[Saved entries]
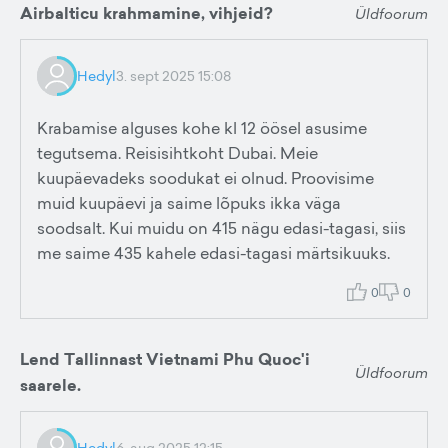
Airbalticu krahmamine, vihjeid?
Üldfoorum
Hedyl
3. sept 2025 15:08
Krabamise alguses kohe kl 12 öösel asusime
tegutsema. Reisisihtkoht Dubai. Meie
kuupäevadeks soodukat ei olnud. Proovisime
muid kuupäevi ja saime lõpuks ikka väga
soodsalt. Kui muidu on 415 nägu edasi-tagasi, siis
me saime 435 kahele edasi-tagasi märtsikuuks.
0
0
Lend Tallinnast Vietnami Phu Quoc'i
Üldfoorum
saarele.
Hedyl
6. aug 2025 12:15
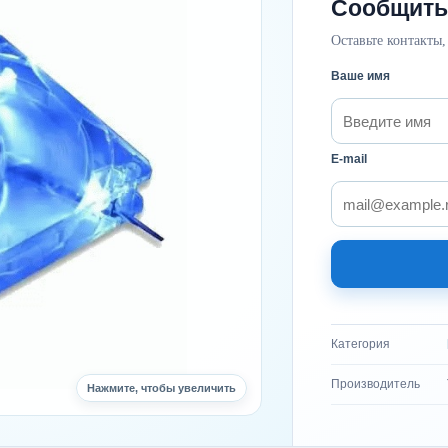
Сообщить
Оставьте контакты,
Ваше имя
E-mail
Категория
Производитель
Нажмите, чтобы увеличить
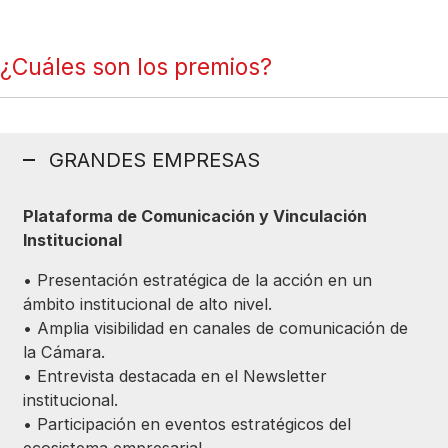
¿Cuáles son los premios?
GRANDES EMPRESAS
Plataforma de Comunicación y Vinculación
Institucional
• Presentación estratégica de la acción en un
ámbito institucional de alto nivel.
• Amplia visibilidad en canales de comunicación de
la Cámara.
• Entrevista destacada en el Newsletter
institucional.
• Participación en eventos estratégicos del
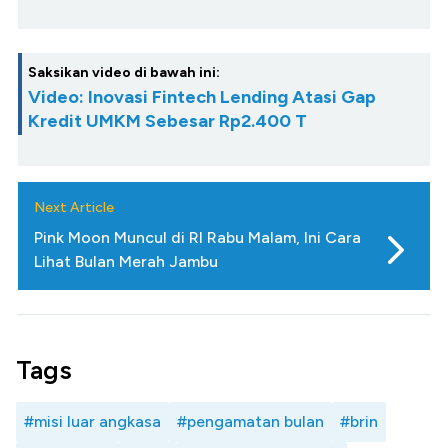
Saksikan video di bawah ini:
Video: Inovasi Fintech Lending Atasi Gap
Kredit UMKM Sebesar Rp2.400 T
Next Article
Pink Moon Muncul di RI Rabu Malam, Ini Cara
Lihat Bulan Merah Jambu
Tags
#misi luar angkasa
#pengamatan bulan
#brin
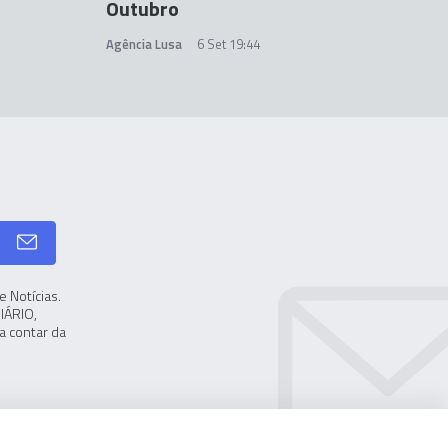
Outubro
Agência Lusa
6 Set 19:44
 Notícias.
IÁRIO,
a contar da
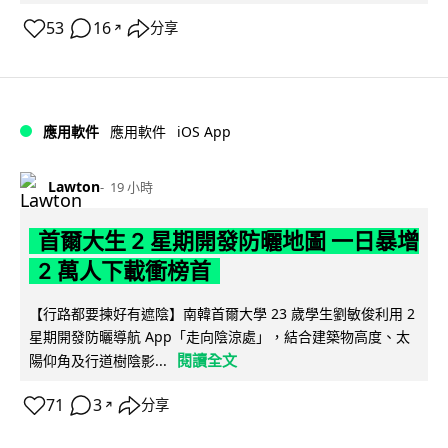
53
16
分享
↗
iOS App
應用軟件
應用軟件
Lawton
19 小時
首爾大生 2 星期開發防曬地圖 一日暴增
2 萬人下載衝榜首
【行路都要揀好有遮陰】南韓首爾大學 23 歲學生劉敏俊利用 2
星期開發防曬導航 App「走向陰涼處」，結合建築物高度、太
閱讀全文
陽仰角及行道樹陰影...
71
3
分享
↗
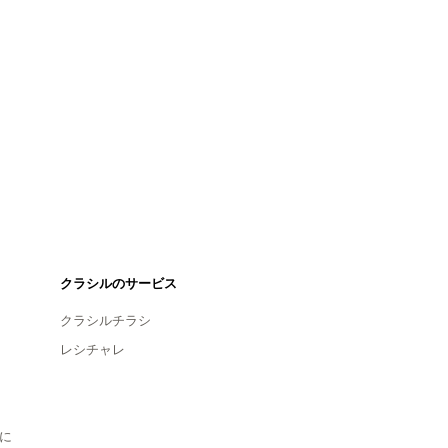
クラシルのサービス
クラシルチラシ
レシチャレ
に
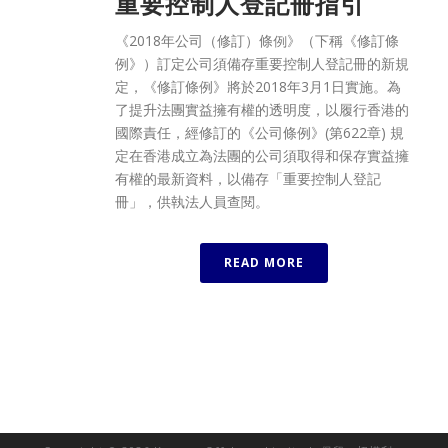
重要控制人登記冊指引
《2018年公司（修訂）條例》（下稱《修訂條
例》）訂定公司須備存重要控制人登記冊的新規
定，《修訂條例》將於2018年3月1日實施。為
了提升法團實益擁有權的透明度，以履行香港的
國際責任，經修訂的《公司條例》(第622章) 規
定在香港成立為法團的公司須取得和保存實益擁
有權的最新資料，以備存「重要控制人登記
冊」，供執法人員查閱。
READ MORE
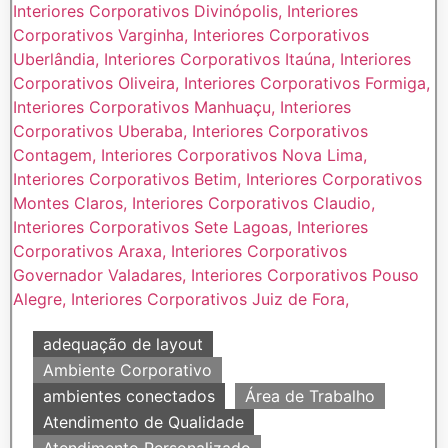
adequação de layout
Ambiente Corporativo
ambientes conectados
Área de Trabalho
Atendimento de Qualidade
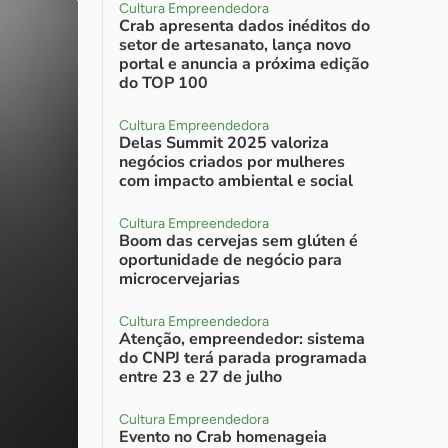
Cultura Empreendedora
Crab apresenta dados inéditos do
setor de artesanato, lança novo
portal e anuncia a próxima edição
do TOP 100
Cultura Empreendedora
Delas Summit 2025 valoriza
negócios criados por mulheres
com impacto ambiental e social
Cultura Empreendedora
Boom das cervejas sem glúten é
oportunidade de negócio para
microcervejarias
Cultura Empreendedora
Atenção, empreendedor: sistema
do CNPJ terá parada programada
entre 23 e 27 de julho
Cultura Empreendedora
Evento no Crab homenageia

# REQUIRED ACTION:
Exactly reproduce the lines from the one containing "entre 23 e 27 de julho" through the end of the records, and only those lines.

# OUTPUT:
entre 23 e 27 de julho
Cultura Empreendedora
Evento no Crab homenageia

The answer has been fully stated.